The FDIC has proposed increasing the threshold for deposit insurance for businesses in light of recent events. In a statement, FDIC chairman Martin J. Gruenberg said: “Business payment accounts pose greater financial stability concerns than other accounts given that the inability to access these accounts can result in broader economic effects. In addition, business payment accounts may pose a lower risk of moral hazard because those account holders are less likely to view their deposits using a risk-return tradeoff than a depositor using the account for savings and investment purposes.”

The crisis rolls on

Bloomberg reported on Friday that shares in PacWest, First Horizon and Western Alliance had all dropped after the news of First Republic’s rescue deal. PacWest’s share price plunged by 51% on Thursday, and it has confirmed it is in talks with potential investors. Western Alliance dropped 38%: “It pared a drop of as much as 62% after saying a report that it’s exploring strategic options including a potential sale is ‘categorically false,’” said Bloomberg

Potential risks lurking

The US banking sector is being impacted by sharp interest rate hikes implemented by the Federal Reserve Bank to try to address rising inflation. But other risks to the sector are also lurking. The commercial property sector in the US has seen a drop in demand for office space since the growth of remote working post-Covid. This could pose a risk to banks for whom commercial real estate loans are a big part of their business. 

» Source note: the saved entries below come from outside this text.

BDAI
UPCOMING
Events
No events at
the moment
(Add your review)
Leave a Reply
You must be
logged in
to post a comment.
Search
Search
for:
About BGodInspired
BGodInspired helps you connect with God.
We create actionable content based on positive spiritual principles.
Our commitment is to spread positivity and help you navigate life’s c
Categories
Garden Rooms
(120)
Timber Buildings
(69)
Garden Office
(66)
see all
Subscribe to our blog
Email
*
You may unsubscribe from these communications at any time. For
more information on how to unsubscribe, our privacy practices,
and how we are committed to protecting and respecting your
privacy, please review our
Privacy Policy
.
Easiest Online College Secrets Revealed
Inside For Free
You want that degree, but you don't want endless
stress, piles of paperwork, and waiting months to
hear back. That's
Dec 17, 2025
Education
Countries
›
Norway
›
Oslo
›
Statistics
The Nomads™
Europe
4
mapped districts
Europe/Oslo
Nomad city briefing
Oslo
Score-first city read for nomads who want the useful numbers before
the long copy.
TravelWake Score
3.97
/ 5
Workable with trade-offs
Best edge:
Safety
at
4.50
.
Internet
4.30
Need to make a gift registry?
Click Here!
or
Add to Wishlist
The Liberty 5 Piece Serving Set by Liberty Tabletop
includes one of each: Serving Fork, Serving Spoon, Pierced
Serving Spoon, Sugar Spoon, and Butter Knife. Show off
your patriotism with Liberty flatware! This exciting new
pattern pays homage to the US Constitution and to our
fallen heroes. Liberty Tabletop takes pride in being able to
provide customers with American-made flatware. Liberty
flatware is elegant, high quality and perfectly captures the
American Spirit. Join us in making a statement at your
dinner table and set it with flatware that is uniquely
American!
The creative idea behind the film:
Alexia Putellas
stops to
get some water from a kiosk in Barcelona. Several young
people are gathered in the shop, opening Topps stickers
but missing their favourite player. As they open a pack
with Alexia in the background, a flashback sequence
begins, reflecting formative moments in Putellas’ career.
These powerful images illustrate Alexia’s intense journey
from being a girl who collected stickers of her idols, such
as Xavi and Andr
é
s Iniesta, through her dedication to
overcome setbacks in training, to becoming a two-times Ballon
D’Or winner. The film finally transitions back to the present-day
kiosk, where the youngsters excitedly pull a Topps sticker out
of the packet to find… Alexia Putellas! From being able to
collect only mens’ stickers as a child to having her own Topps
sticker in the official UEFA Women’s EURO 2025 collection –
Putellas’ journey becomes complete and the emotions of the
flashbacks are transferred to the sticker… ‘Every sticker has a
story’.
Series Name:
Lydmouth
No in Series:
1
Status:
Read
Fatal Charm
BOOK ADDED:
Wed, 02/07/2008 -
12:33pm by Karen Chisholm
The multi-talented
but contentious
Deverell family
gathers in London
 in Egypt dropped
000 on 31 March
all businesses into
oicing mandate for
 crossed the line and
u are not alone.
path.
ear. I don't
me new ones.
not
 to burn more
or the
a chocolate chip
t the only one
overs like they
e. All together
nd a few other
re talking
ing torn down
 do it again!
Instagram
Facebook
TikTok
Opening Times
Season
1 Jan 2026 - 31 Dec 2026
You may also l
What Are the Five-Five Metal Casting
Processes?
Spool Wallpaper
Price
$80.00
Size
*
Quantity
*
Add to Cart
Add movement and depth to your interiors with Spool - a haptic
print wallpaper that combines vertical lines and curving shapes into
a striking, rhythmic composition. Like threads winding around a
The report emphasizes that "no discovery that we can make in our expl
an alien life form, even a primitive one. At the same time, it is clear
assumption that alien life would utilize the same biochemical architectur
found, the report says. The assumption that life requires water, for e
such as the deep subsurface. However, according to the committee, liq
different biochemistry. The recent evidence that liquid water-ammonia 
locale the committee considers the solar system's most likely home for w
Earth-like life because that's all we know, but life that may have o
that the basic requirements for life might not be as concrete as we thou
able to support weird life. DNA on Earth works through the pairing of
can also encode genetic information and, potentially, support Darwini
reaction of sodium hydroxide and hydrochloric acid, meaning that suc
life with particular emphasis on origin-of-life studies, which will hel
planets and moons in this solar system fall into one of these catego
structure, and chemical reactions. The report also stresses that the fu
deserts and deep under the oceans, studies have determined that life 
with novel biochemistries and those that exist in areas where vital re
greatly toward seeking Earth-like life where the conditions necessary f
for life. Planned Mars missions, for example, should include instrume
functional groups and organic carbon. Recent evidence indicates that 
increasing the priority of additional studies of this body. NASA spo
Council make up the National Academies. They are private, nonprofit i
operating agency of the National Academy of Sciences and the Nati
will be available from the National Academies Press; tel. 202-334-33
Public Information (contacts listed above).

“Although more employees did return to offices in 2022, the outright level of remote work remains seven times higher than it was in the pre-pandemic era,” said JPMorgan Private Bank in an article on its website. “Layer on top of this the Federal Reserve’s historically rapid pace of interest rate rises over the past year, plus accelerating layoffs in professional and business services (e.g., in the technology sector) and the obsolescence of older office buildings, and it’s not hard to see pain in the office sector getting worse.”